__What you need to do__. For this exercise, reproduce each entry below exactly, excluding pictures.

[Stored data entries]

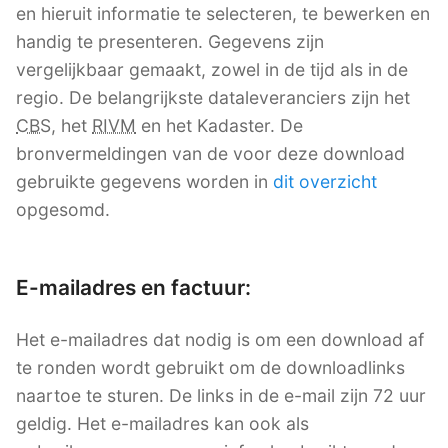
en hieruit informatie te selecteren, te bewerken en
handig te presenteren. Gegevens zijn
vergelijkbaar gemaakt, zowel in de tijd als in de
regio. De belangrijkste dataleveranciers zijn het
CBS
, het
RIVM
en het Kadaster. De
bronvermeldingen van de voor deze download
gebruikte gegevens worden in
dit overzicht
opgesomd.
E-mailadres en factuur:
Het e-mailadres dat nodig is om een download af
te ronden wordt gebruikt om de downloadlinks
naartoe te sturen. De links in de e-mail zijn 72 uur
geldig. Het e-mailadres kan ook als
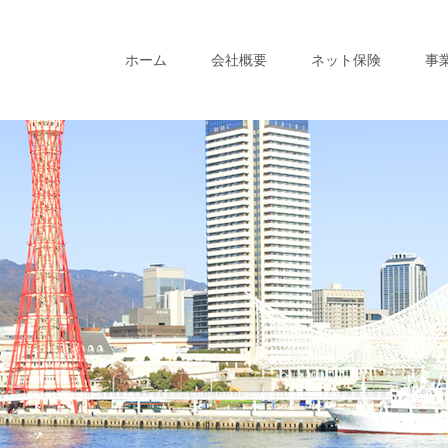
ホーム
会社概要
ネット保険
事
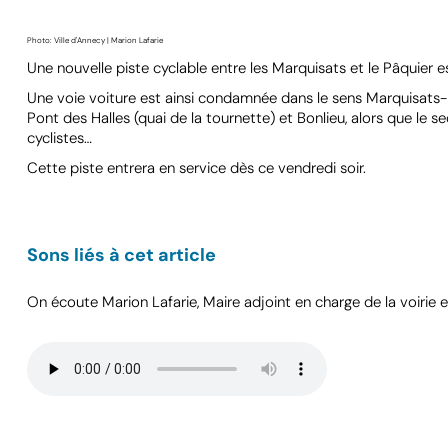
Photo: Ville d'Annecy | Marion Lafarie
Une nouvelle piste cyclable entre les Marquisats et le Pâquier est
Une voie voiture est ainsi condamnée dans le sens Marquisats-Bon
Pont des Halles (quai de la tournette) et Bonlieu, alors que le 
cyclistes…
Cette piste entrera en service dès ce vendredi soir.
Sons liés à cet article
On écoute Marion Lafarie, Maire adjoint en charge de la voirie e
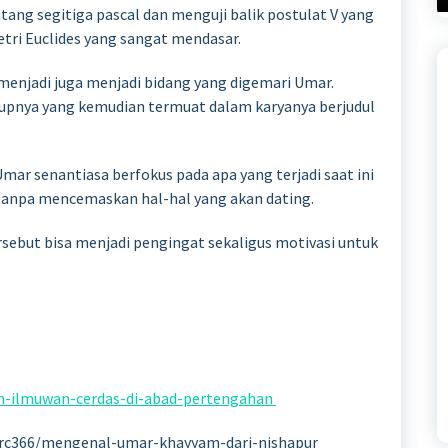
tang segitiga pascal dan menguji balik postulat V yang
etri Euclides yang sangat mendasar.
 menjadi juga menjadi bidang yang digemari Umar.
idupnya yang kemudian termuat dalam karyanya berjudul
mar senantiasa berfokus pada apa yang terjadi saat ini
 tanpa mencemaskan hal-hal yang akan dating.
ebut bisa menjadi pengingat sekaligus motivasi untuk
am-ilmuwan-cerdas-di-abad-pertengahan
cvprc366/mengenal-umar-khayyam-dari-nishapur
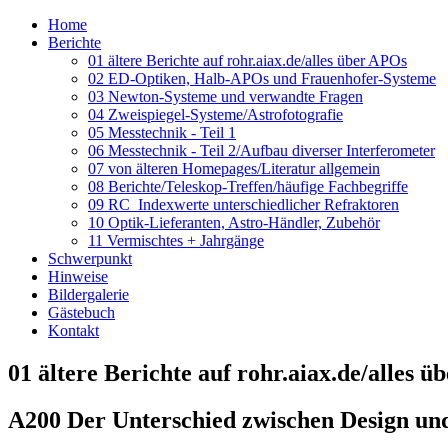
Home
Berichte
01 ältere Berichte auf rohr.aiax.de/alles über APOs
02 ED-Optiken, Halb-APOs und Frauenhofer-Systeme
03 Newton-Systeme und verwandte Fragen
04 Zweispiegel-Systeme/Astrofotografie
05 Messtechnik - Teil 1
06 Messtechnik - Teil 2/Aufbau diverser Interferometer
07 von älteren Homepages/Literatur allgemein
08 Berichte/Teleskop-Treffen/häufige Fachbegriffe
09 RC_Indexwerte unterschiedlicher Refraktoren
10 Optik-Lieferanten, Astro-Händler, Zubehör
11 Vermischtes + Jahrgänge
Schwerpunkt
Hinweise
Bildergalerie
Gästebuch
Kontakt
01 ältere Berichte auf rohr.aiax.de/alles 
A200 Der Unterschied zwischen Design und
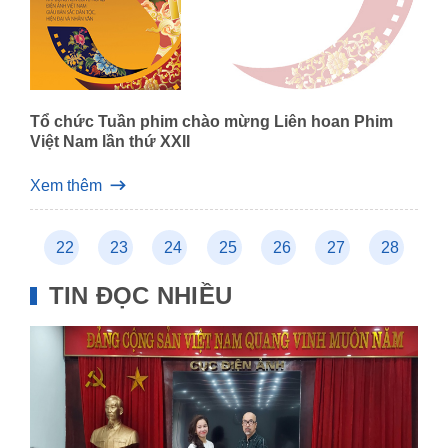
Tổ chức Tuần phim chào mừng Liên hoan Phim
Việt Nam lần thứ XXII
Xem thêm
21
22
23
24
25
26
27
28
2
TIN ĐỌC NHIỀU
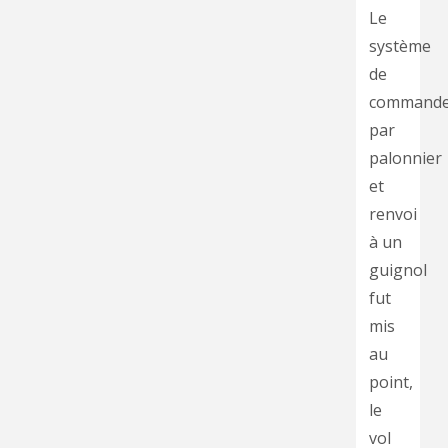
Le
système
de
command
par
palonnier
et
renvoi
à un
guignol
fut
mis
au
point,
le
vol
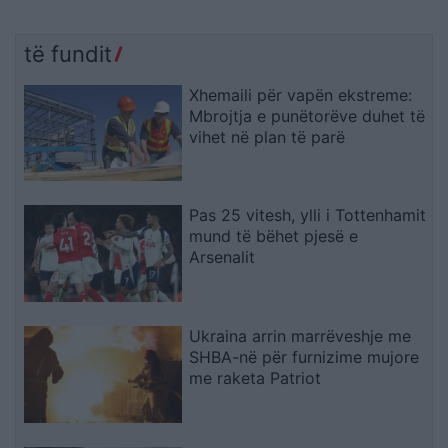
të fundit
Xhemaili për vapën ekstreme:
Mbrojtja e punëtorëve duhet të
vihet në plan të parë
Pas 25 vitesh, ylli i Tottenhamit
mund të bëhet pjesë e
Arsenalit
Ukraina arrin marrëveshje me
SHBA-në për furnizime mujore
me raketa Patriot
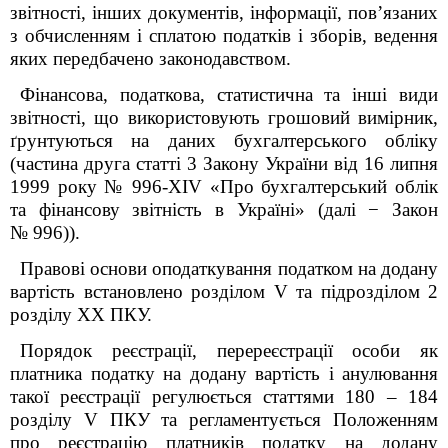
звітності, інших документів, інформації, пов’язаних
з обчисленням і сплатою податків і зборів, ведення
яких передбачено законодавством.
Фінансова, податкова, статистична та інші види
звітності, що використовують грошовий вимірник,
ґрунтуються на даних бухгалтерського обліку
(частина друга статті 3 Закону України від 16 липня
1999 року № 996-XIV «Про бухгалтерський облік
та фінансову звітність в Україні» (далі − Закон
№ 996)).
Правові основи оподаткування податком на додану
вартість встановлено розділом V та підрозділом 2
розділу XX ПКУ.
Порядок реєстрації, перереєстрації особи як
платника податку на додану вартість і анулювання
такої реєстрації регулюється статтями 180 – 184
розділу
V
ПКУ та регламентується Положенням
про реєстрацію платників податку на додану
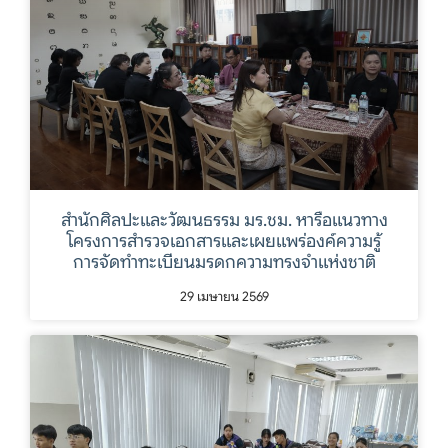
สำนักศิลปะและวัฒนธรรม มร.ชม. หารือแนวทาง
โครงการสำรวจเอกสารและเผยแพร่องค์ความรู้
การจัดทำทะเบียนมรดกความทรงจำแห่งชาติ
29 เมษายน 2569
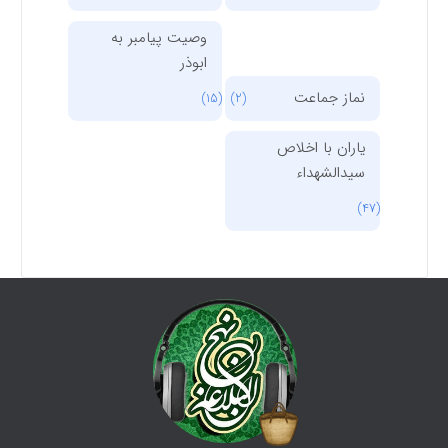
وصیت پیامبر به
ابوذر
نماز جماعت
(15)
(2)
یاران با اخلاص
سیدالشهداء
(47)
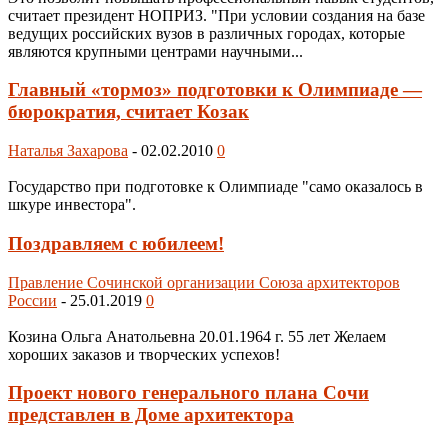
считает президент НОПРИЗ. "При условии создания на базе
ведущих российских вузов в различных городах, которые
являются крупными центрами научными...
Главный «тормоз» подготовки к Олимпиаде —
бюрократия, считает Козак
Наталья Захарова
-
02.02.2010
0
Государство при подготовке к Олимпиаде "само оказалось в
шкуре инвестора".
Поздравляем с юбилеем!
Правление Сочинской организации Союза архитекторов
России
-
25.01.2019
0
Козина Ольга Анатольевна 20.01.1964 г. 55 лет Желаем
хороших заказов и творческих успехов!
Проект нового генерального плана Сочи
представлен в Доме архитектора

__Answer for the task__.
en hieruit informatie te selecteren, te bewerken en
handig te presenteren. Gegevens zijn
vergelijkbaar gemaakt, zowel in de tijd als in de
regio. De belangrijkste dataleveranciers zijn het
CBS
, het
RIVM
en het Kadaster. De
bronvermeldingen van de voor deze download
gebruikte gegevens worden in
dit overzicht
opgesomd.
E-mailadres en factuur:
Het e-mailadres dat nodig is om een download af
te ronden wordt gebruikt om de downloadlinks
naartoe te sturen. De links in de e-mail zijn 72 uur
geldig. Het e-mailadres kan ook als
ホーム
会社概要
ネット保険
事
Photo: Ville d'Annecy | Marion Lafarie
Une nouvelle piste cyclable entre les Marquisats et le Pâquier est
Une voie voiture est ainsi condamnée dans le sens Marquisats-Bon
Pont des Halles (quai de la tournette) et Bonlieu, alors que le 
cyclistes…
Cette piste entrera en service dès ce vendredi soir.
Sons liés à cet article
On écoute Marion Lafarie, Maire adjoint en charge de la voirie e
tang segitiga pascal dan menguji balik postulat V yang
etri Euclides yang sangat mendasar.
 menjadi juga menjadi bidang yang digemari Umar.
idupnya yang kemudian termuat dalam karyanya berjudul
mar senantiasa berfokus pada apa yang terjadi saat ini
 tanpa mencemaskan hal-hal yang akan dating.
ebut bisa menjadi pengingat sekaligus motivasi untuk
am-ilmuwan-cerdas-di-abad-pertengahan
cvprc366/mengenal-umar-khayyam-dari-nishapur
Home
Berichte
01 ältere Berichte auf rohr.aiax.de/alles über APOs
02 ED-Optiken, Halb-APOs und Frauenhofer-Systeme
03 Newton-Systeme und verwandte Fragen
04 Zweispiegel-Systeme/Astrofotografie
05 Messtechnik - Teil 1
06 Messtechnik - Teil 2/Aufbau diverser Interferometer
07 von älteren Homepages/Literatur allgemein
08 Berichte/Teleskop-Treffen/häufige Fachbegriffe
09 RC_Indexwerte unterschiedlicher Refraktoren
10 Optik-Lieferanten, Astro-Händler, Zubehör
11 Vermischtes + Jahrgänge
Schwerpunkt
Hinweise
Bildergalerie
Gästebuch
Kontakt
01 ältere Berichte auf rohr.aiax.de/alles 
A200 Der Unterschied zwischen Design und
Tổ chức Tuần phim chào mừng Liên hoan Phim
Việt Nam lần thứ XXII
Xem thêm
21
22
23
24
25
26
27
28
2
TIN ĐỌC NHIỀU
Le
système
de
command
par
palonnier
et
renvoi
à un
guignol
fut
mis
au
point,
le
vol
të fundit
Xhemaili për vapën ekstreme:
Mbrojtja e punëtorëve duhet të
vihet në plan të parë
Pas 25 vitesh, ylli i Tottenhamit
mund të bëhet pjesë e
Arsenalit
Ukraina arrin marrëveshje me
SHBA-në për furnizime mujore
me raketa Patriot
звітності, інших документів, інформації, пов’язаних
з обчисленням і сплатою податків і зборів, ведення
яких передбачено законодавством.
Фінансова, податкова, статистична та інші види
звітності, що використовують грошовий вимірник,
ґрунтуються на даних бухгалтерського обліку
(частина друга статті 3 Закону України від 16 липня
1999 року № 996-XIV «Про бухгалтерський облік
та фінансову звітність в Україні» (далі − Закон
№ 996)).
Правові основи оподаткування податком на додану
вартість встановлено розділом V та підрозділом 2
розділу XX ПКУ.
Порядок реєстрації, перереєстрації особи як
платника податку на додану вартість і анулювання
такої реєстрації регулюється статтями 180 – 184
розділу
V
ПКУ та регламентується Положенням
про реєстрацію платників податку на додану
สำนักศิลปะและวัฒนธรรม มร.ชม. หารือแนวทาง
โครงการสำรวจเอกสารและเผยแพร่องค์ความรู้
การจัดทำทะเบียนมรดกความทรงจำแห่งชาติ
29 เมษายน 2569
وصیت پیامبر به
ابوذر
نماز جماعت
(15)
(2)
یاران با اخلاص
سیدالشهداء
(47)
считает президент НОПРИЗ. "При условии создания на базе
ведущих российских вузов в различных городах, которые
являются крупными центрами научными...
Главный «тормоз» подготовки к Олимпиаде —
бюрократия, считает Козак
Наталья Захарова
-
02.02.2010
0
Государство при подготовке к Олимпиаде "само оказалось в
шкуре инвестора".
Поздравляем с юбилеем!
Правление Сочинской организации Союза архитекторов
России
-
25.01.2019
0
Козина Ольга Анатольевна 20.01.1964 г. 55 лет Желаем
хороших заказов и творческих успехов!
Проект нового генерального плана Сочи
представлен в Доме архитектора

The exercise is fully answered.